Isso deu-me que pensar. Desde essa altura, pergunto-me se os caçadores aprenderam ou não a ler na escola. E quem eram os seus professores. Porque tiveram de passar por uma tabuleta onde estava escrito em letras garrafais que aqui estava a nascer um Jardim Botânico, e tiveram ainda de abrir um portão. E agora interrogo-me se eles conhecerão, pelo menos, dez espécies diferentes de árvores. Como, por exemplo, um carvalho, uma tília e uma faia, uma nogueira, um amieiro e um freixo, um olmo, uma oliveira, uma figueira e uma alfarrobeira. E se conhecem as características dessas espécies. O que se aprende como caçador, o que se aprende como lenhador, o que se aprende quando se subjuga a Natureza? Somos invadidos diariamente por centenas de logótipos, o que nos leva imediatamente a pensar que os carvalhos e as tílias, as perdizes e as lebres não são tão importantes para as nossas vidas como a Coca-Cola, Nivea, Persil, Decathlon, Milka, Haribo, Nutella, Nestlé, Nike, Apple, Volkswagen, McDonalds, etc.. Ou não é assim? O que pensa sobre isto?
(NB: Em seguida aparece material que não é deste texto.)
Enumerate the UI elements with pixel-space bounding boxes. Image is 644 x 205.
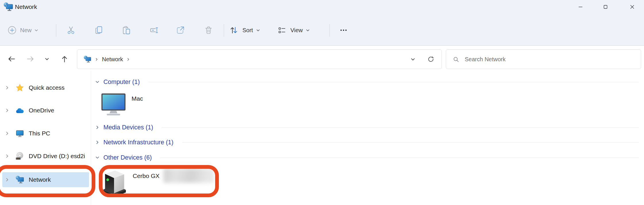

Em certa medida, assim à primeira vista, isto parece verdade. Podemos passar o dia inteiro sem ter de pensar uma única vez nas criaturas da natureza, nas lebres, nos javalis, nas perdizes e nas salamandras-de-fogo, nos carvalhos, nas tílias e nas faias e em tudo o mais que ainda existe no nosso jardim florestal. Durante dois anos, não houve um único pássaro após os incêndios florestais de agosto de 2018. Reinou um silêncio sepulcral por muito tempo. Depois, em janeiro de 2020, voltaram os rouxinóis em busca de companheiros para nidificarem. E agora, até já há duas águias Bonelli-Adler a sobrevoarem-nos de forma majestosa. Preservar a flora e a fauna e cultivar um jardim florestal diversificado. É este o nosso propósito.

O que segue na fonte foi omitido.